If you have been around higher ed for long you have been through the debate about whether we should think about students as customers. The debate (like most on-going topics) usually provides more heat than light.
But I've been thinking about that metaphor as I have spent time in the past few months working with students who have gotten cross-wise with the college (be it because of academic dishonesty, grade disputes, or any of the myriad other ways that students and campuses have a falling out).
In these instances, the student as customer metaphor just doesn't work. It doesn't imply the sort of commitment on the part of either the student or the campus that makes it possible for the parties to work out their difficulties. Other typical metaphors aren't any better. Thinking of students as learners runs aground because most of the disputes are about the failure of students (or their teachers) to achieve learning. For this reason, thinking about students solely as learners ends up in a determination that one party or the other has failed--hardly the sort of outcome that leads to a solution (as opposed to a resolution) of the problem.

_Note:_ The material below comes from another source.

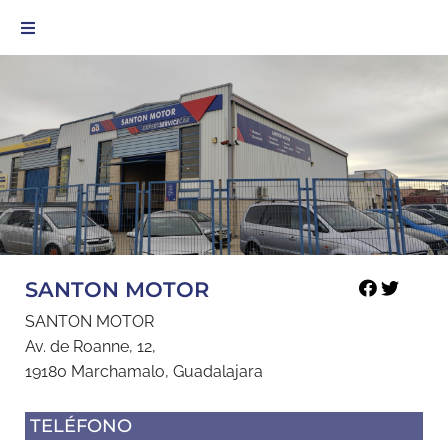
SANTON MOTOR
SANTON MOTOR
Av. de Roanne, 12,
19180 Marchamalo, Guadalajara
TELÉFONO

So I have turned increasingly to thinking about students as employees. (Perhaps it is a sign that working with the Gore School of Business has influenced my orientation to education. (Not a bad thing at all, in my view.)) On the surface this is a stupid metaphor, since students pay us to go to college, not the other way around. But the student as employee metaphor is an old way to think about education--it is the apprenticeship model of education for an apprentice-less age. And given that at most institutions, student tuition doesn't cover the full costs of educating the student, it isn't far fetched to consider that the institution (or the state's) investment in the student's learning enables us to think that students work for the college and its funders as much as we work for them.
Thinking about a struggling student as an employee forces us to consider what we can do to both raise the quality of his/her work and to fix our own problems. (At least at businesses with a quality employee development program this is exactly how they think about their relationship with employees.) It implies a long-term commitment (interestingly, the median time to graduation and the median time at a certain employer is about the same). And thinking about them as employees requires us to consider where they fit best in an organization, moving them around until we get the best use of their talents and they make the biggest contribution, and ensuring that opportunities for growth are available to all of them.
All of these things--raising the quality of the student's work and the institution's work, making a long-term commitment to their well-being, and finding the right place for them--happen to be hallmarks of good student development practice as well. So perhaps by borrowing a metaphor from the business world we can strengthen the practices of colleges and universities that are already aligned with getting the best out of a student by giving that student our best in return.